Apple’s CEO, Tim Cook, believes that it will have an impact that could rival the smartphone. The rise of Augmented Reality (AR) represents a completely new way to engage with the world around us, and has the potential to unlock amazing benefits for the maritime industry.
AR apply audio, video, graphics, GPS and other data, and integrates it all into the user's environment. Unlike Virtual Reality (VR), which immerse users in new and exciting digital worlds, AR overlays digital information on top of the real world – in real time. The result is an enhanced perception of reality.
The possibilities of this technology are almost endless. Researchers and engineers all over the world are working on pulling graphics and data out of screens, and finding ways to integrate them into the real world. For the maritime industry, AR has the potential to help navigators increase both efficiency and safety.
Picture yourself standing on the bridge. With AR-enhanced binoculars, or headsets (which could eventually look like a normal pair of glasses), navigators will be able to place information from back-of-bridge planning stations, the ECDIS and other information systems directly in their field of vision.
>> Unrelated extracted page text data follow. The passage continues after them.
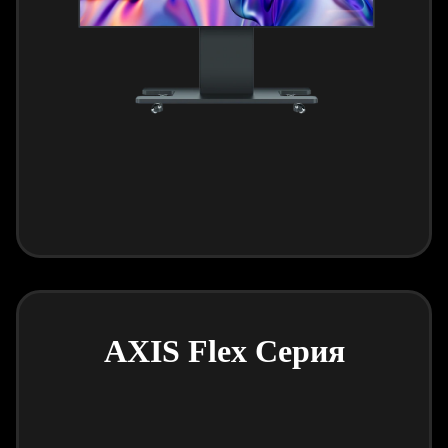
AXIS Flex Серия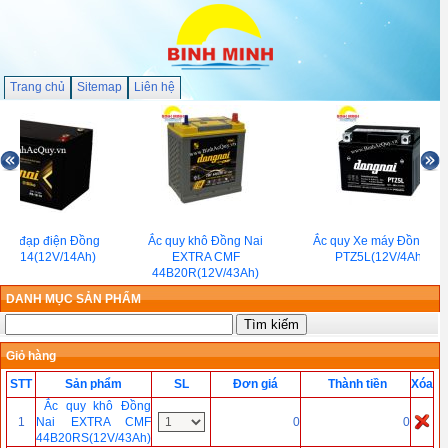
Trang chủ
Sitemap
Liên hệ
 Xe đạp điện Đồng
Ắc quy khô Đồng Nai
Ắc quy Xe máy Đồng Nai
A12-14(12V/14Ah)
EXTRA CMF
PTZ5L(12V/4Ah)
44B20R(12V/43Ah)
DANH MỤC SẢN PHẨM
Giỏ hàng
STT
Sản phẩm
SL
Đơn giá
Thành tiền
Xóa
Ắc quy khô Đồng
1
Nai EXTRA CMF
0
0
44B20RS(12V/43Ah)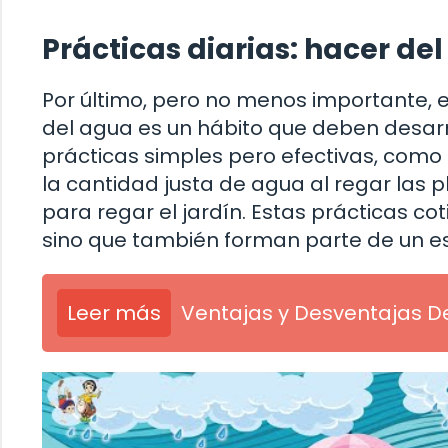
Prácticas diarias: hacer de
Por último, pero no menos importante, 
del agua es un hábito que deben desarrol
prácticas simples pero efectivas, como c
la cantidad justa de agua al regar las pl
para regar el jardín. Estas prácticas co
sino que también forman parte de un est
Leer más
Ventajas y Desventajas D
Examples of such information could include speed, tidal information, buoyage, weather data, guides to major port entry and fuel usage. In situations where the weather is foggy, safety would be maintained by giving navigators a clear view, with information that keeps them on track with sailing route, marine traffic, distance to land, depth, navigational hazards etc. It will be almost like having a navigator with Superman’s X-ray vision!
NAVTOR believes AR could become a powerful tool for enhancing navigators’ situational awareness. The company has therefore joined the Norwegian project Maritime Augmented Reality (M-AR) as a project partner. Together with leading industry players in the Norwegian maritime industry, the project will explore the numerous potential benefits AR could unlock for e-Navigation.
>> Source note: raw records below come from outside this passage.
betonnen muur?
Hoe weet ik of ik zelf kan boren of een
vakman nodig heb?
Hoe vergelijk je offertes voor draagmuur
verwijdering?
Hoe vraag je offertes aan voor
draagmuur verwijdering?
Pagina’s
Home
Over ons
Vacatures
If the potential benefits become an actual reality, time spent on glancing from one stationary display to another could be eliminated. Instead, all information could be made available in the navigator’s line of sight. This would enable the bridge officers able to move around on the bridge, and make the process of planning, organizing and monitoring a voyage easier, safer and more efficient.
The concept of autonomous ships is a hot topic nowadays. However, one cannot deny the fact that until the day comes when ships may be able to sail themselves, the most important technology on board will always be a skilled human navigator. Augmented Reality could therefore play a significant role because it enhances the already existing technology that is the human brain – thus bridging the gap between the digital instruments and the real world.